Our collective ambivalence towards “the right to bear arms” is aptly summed up in the following tweet that went viral after the shooting at Sandy Hook elementary school: “One guy tries to use [a] shoe bomb and everyone at the airport now has to take shoes off. 31 school shootings since Columbine, but no change.” Over the years, legislators on both sides of the political spectrum have avoided serious reforms as the NRA has grown into one of the most influential lobbies in Washington, DC. In political campaigns, candidates generally shy away from substantive discussion around gun control, opting instead to debate our romanticized “right to bear arms.” The fact is, however, that we have outgrown the 2nd Amendment.
The 2nd Amendment, Jeffrey Sachs writes, “is about an archaic issue relevant to 1790, not to 2012.” At that time, it was thought maintaining state militias were necessary to prevent federal government overreach. Moreover, circumstances as they were, warranted a need for weapons that “have some reasonable relationship to the preservation or efficiency of a well-regulated militia.”
It is surprising that we, as a nation built on the separation of religion and state, often treat our founding documents like the immutable word of God, and consider our primary responsibility not only to the preservation of its spirit but also its literal application. In this regard, we, as constitutionalists, are no different than religionists are as preservationists of an ideology. And like religionists struggling to reconcile ideals to realities we too resort to literary devices and rhetorical flourishes to iron out kinks in the Constitution. Some use what scholars of literature call authorial intent and ask: “What exactly did James Madison have in mind some 200 years ago when he drafted the Bill of Rights?” Others who are sometimes described as judicial activists — or the anti-objectivist heirs to John Marshall — seek relief from the rigors of the text itself by either overturning judicial precedent or overruling set constitutional interpretations. That a total ban on all weapons, not just assault rifles, remains off the table is symptomatic not just of our violent history, but more so of the fetish we have with parts of our founding document.
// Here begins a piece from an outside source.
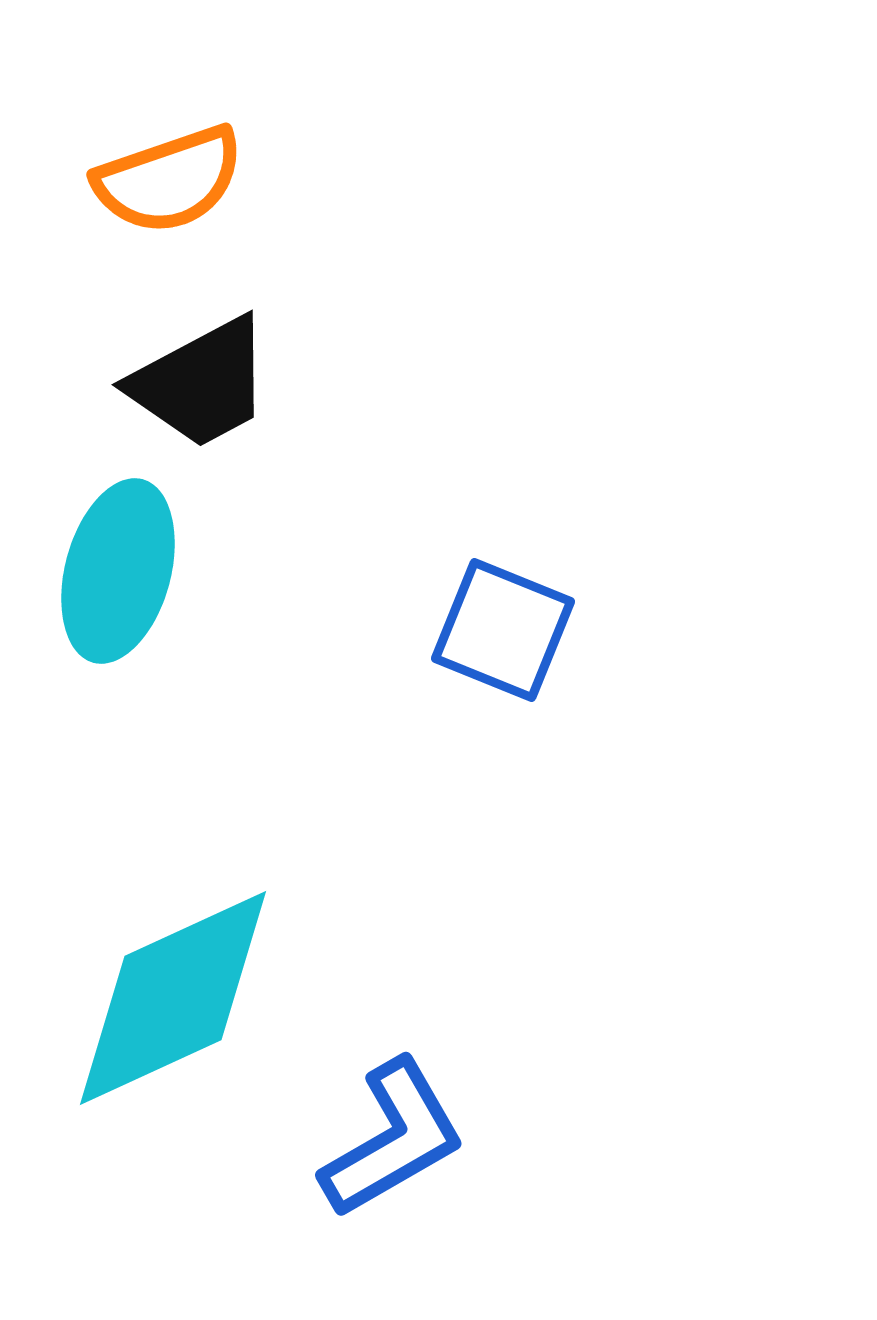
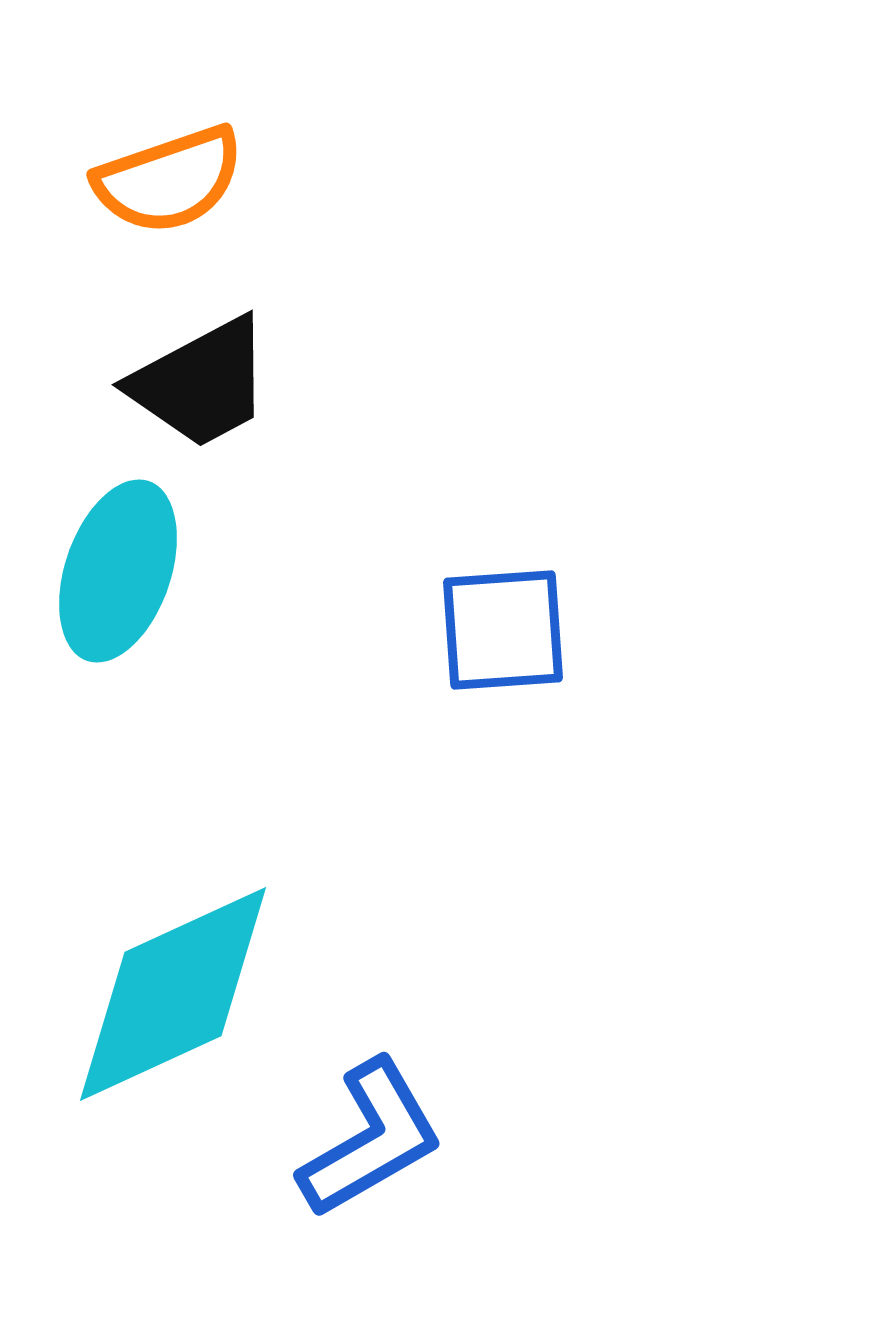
cyan ellipse: rotated 4 degrees clockwise
blue square: rotated 26 degrees counterclockwise
cyan diamond: moved 4 px up
blue L-shape: moved 22 px left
Not all countries with a history as violent as ours protect their republican ideals by arming their civilian population as the 2nd Amendment does.
For instance, in a recent Atlantic article, Max Fisher described Japan as a land without guns where even the dreaded Yakuza, the Japanese mafia, tend to ply their criminal activities through other means. As a result of Japan’s strict regulations, gun related deaths have been virtually eliminated. We, on the other hand, have a murder rate that is twenty times higher than the entire developed world combined. In 2008 alone, Fisher tells us, we had twelve thousand gun related deaths compared to Japan’s eleven! In terms of outcome, therefore, the literalist interpretation of the 2nd Amendment is clearly pointing us in the wrong direction.
Nothing quite imperils the global community as our propensity for violence. To prevent further senseless killings we must begin campaigning — not politically, but socially — in the same way we systematically changed public opinion on other social blights such as smoking.